• **Records supplied**:
###
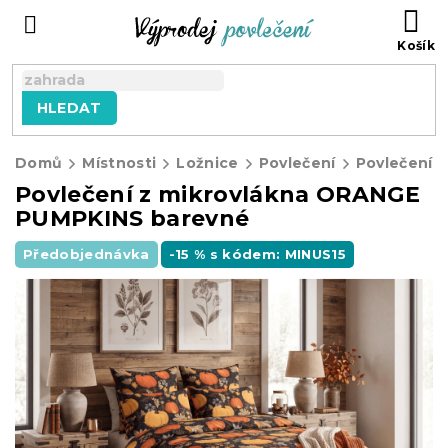
Přejít
NÁ
na
KO
obsah
HLEDAT
Domů
Místnosti
Ložnice
Povlečení
Povlečení z
Povlečení z mikrovlákna ORANGE
PUMPKINS barevné
Předobjednávka
-15 % s kódem: MINUS15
###
• **Goal of the exercise**:
Make an exact copy of the listing, with no images in it.

• **Result for this exercise**:
Přejít
NÁ
na
KO
obsah
HLEDAT
Domů
Místnosti
Ložnice
Povlečení
Povlečení z
Povlečení z mikrovlákna ORANGE
PUMPKINS barevné
Předobjednávka
-15 % s kódem: MINUS15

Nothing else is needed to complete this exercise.